# GOAL OF THE EXERCISE:
From the data, return each line holding the word "Bounty".

# Source data:
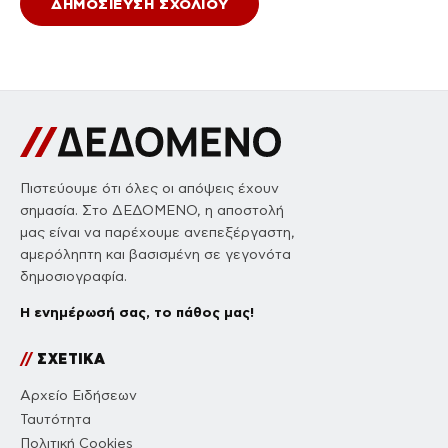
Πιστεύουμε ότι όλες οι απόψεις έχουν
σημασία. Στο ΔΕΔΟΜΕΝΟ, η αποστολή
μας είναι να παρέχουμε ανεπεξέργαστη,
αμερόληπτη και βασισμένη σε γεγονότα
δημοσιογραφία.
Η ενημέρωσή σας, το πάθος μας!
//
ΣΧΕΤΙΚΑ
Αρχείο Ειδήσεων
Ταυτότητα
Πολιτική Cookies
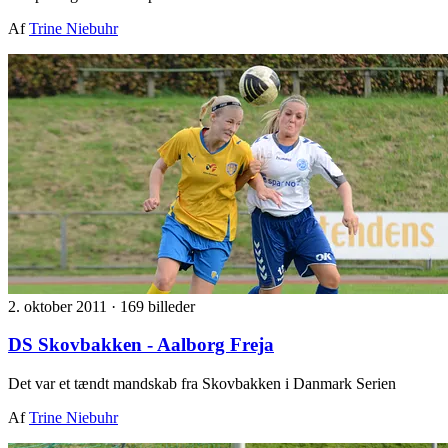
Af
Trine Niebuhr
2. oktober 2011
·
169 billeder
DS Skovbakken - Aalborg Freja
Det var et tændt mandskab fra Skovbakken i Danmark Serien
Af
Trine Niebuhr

--

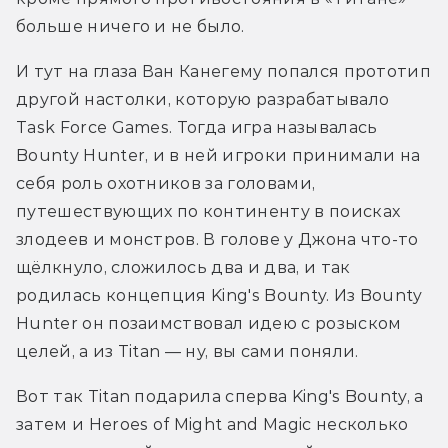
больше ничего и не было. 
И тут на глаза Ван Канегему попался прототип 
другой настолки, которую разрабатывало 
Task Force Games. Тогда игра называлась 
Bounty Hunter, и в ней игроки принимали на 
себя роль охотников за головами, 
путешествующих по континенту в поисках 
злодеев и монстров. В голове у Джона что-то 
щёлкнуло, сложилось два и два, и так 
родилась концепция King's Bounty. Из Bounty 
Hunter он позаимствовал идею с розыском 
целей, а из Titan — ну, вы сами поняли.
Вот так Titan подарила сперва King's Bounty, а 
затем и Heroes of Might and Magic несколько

# RESULT FOR THIS TASK:
Bounty Hunter, и в ней игроки принимали на 
родилась концепция King's Bounty. Из Bounty 
Вот так Titan подарила сперва King's Bounty, а 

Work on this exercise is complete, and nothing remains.